## anonymous 5 years ago Find the linearization, say L(x)=ax+b, of fx=sin^(2)x at the point x=pi/4

1. anonymous

Find L(x)

2. anonymous

Hi Lifesaver, You have to take a Taylor series expansion about pi/4 for sin^2(x) and truncate after the first two terms. So, $f(x)=\sum_{k=0}^{\infty}[f^k(x_0)/k!](x-x_0)^k$ Set $x_0=\pi/4$ and truncate after k=1 (i.e. sum up only the first two terms, k=0 and k=1).
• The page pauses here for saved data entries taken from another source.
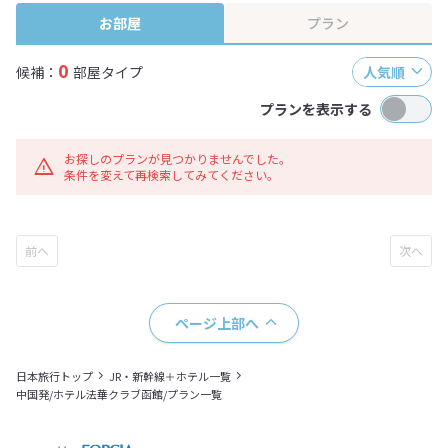
お部屋
プラン
0
候補：
部屋タイプ
人気順
プランを表示する
お探しのプランが見つかりませんでした。
条件を変えて再検索してみてください。
ページ上部へ
日本旅行トップ
JR・新幹線＋ホテル一覧
中国発/ホテル法華クラブ函館/プラン一覧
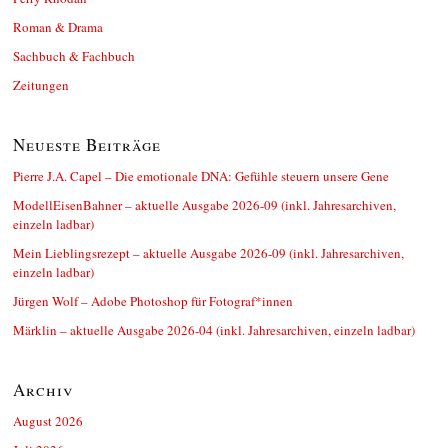
Roman & Drama
Sachbuch & Fachbuch
Zeitungen
Neueste Beiträge
Pierre J.A. Capel – Die emotionale DNA: Gefühle steuern unsere Gene
ModellEisenBahner – aktuelle Ausgabe 2026-09 (inkl. Jahresarchiven,
einzeln ladbar)
Mein Lieblingsrezept – aktuelle Ausgabe 2026-09 (inkl. Jahresarchiven,
einzeln ladbar)
Jürgen Wolf – Adobe Photoshop für Fotograf*innen
Märklin – aktuelle Ausgabe 2026-04 (inkl. Jahresarchiven, einzeln ladbar)
Archiv
August 2026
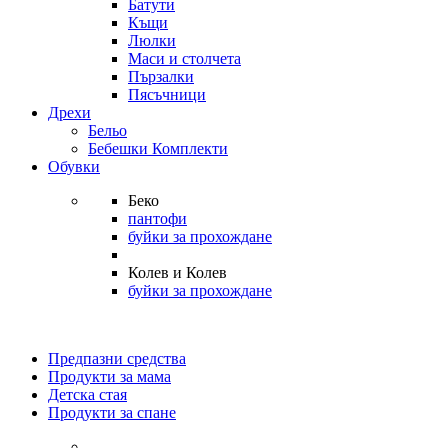
Батути
Къщи
Люлки
Маси и столчета
Пързалки
Пясъчници
Дрехи
Бельо
Бебешки Комплекти
Обувки
Беко
пантофи
буйки за прохождане
Колев и Колев
буйки за прохождане
Предпазни средства
Продукти за мама
Детска стая
Продукти за спане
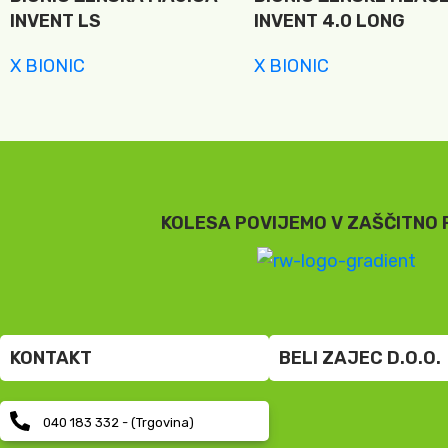
INVENT LS
INVENT 4.0 LONG
X BIONIC
X BIONIC
58,65
€
56,25
€
KOLESA POVIJEMO V ZAŠČITNO 
KONTAKT
BELI ZAJEC D.O.O.
040 183 332 - (Trgovina)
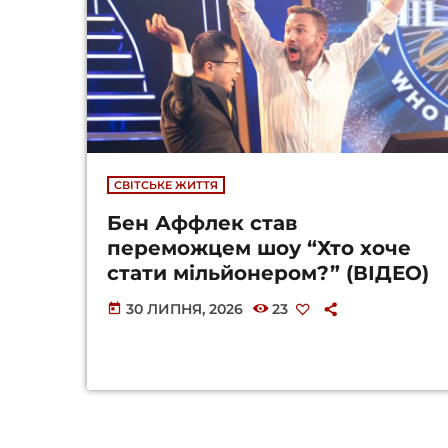
СВІТСЬКЕ ЖИТТЯ
Бен Аффлек став
переможцем шоу “Хто хоче
стати мільйонером?” (ВІДЕО)
30 ЛИПНЯ, 2026
23
today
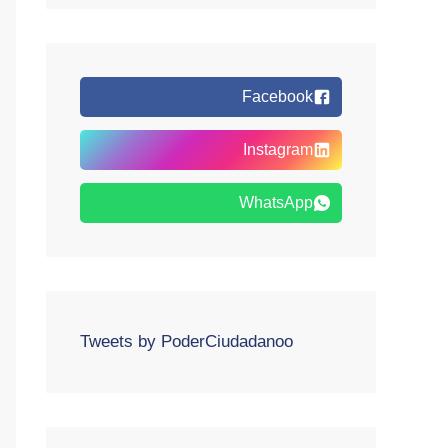
Facebook
Instagram
WhatsApp
Tweets by PoderCiudadanoo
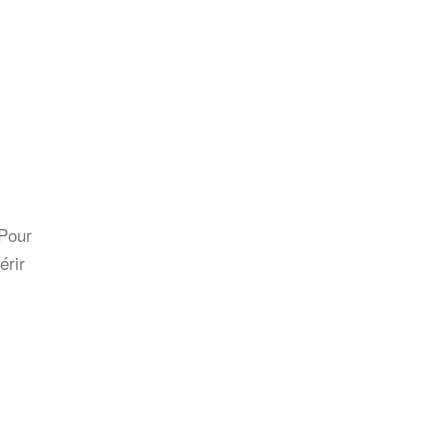
 Pour
érir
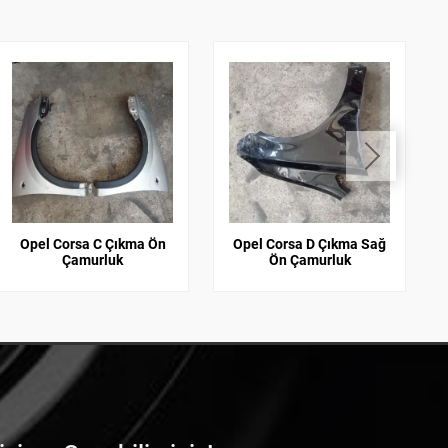
Opel Corsa C Çıkma Ön
Opel Corsa D Çıkma Sağ
Çamurluk
Ön Çamurluk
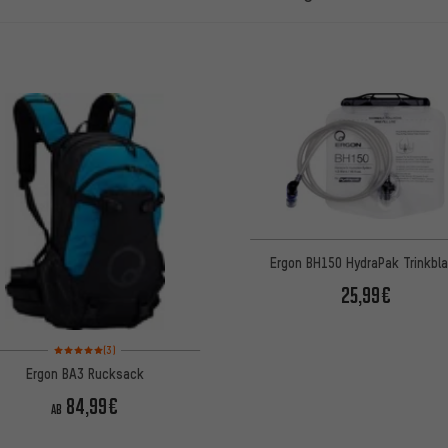
L
Ergon BH150 HydraPak Trinkbl
25,99€
Bewertungen: 5 von 5 basierend auf 3 Bewertungen
(3)
Ergon BA3 Rucksack
84,99€
AB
In this instance, $\sin^2(x)=\sin^2(x_0)+2\sin(x)\cos(x)(x-x_0)+...$ so that, $\sin^2(x)=\sin^2(\pi/4)+2\sin(\pi/4)\cos(\pi/4)(x-\pi/4)+...$ After truncating the above (i.e. dropping everything after the term 2sin(x)cos(x)(x-x_0), and finding values for sin(pi/4), cos(pi/4), etc., you have what you're looking for, $L(x)=x+(1/2-\pi/4)$ as a linear approximation to sin^2(x) about the point pi/4. I hope I've interpreted your question correctly.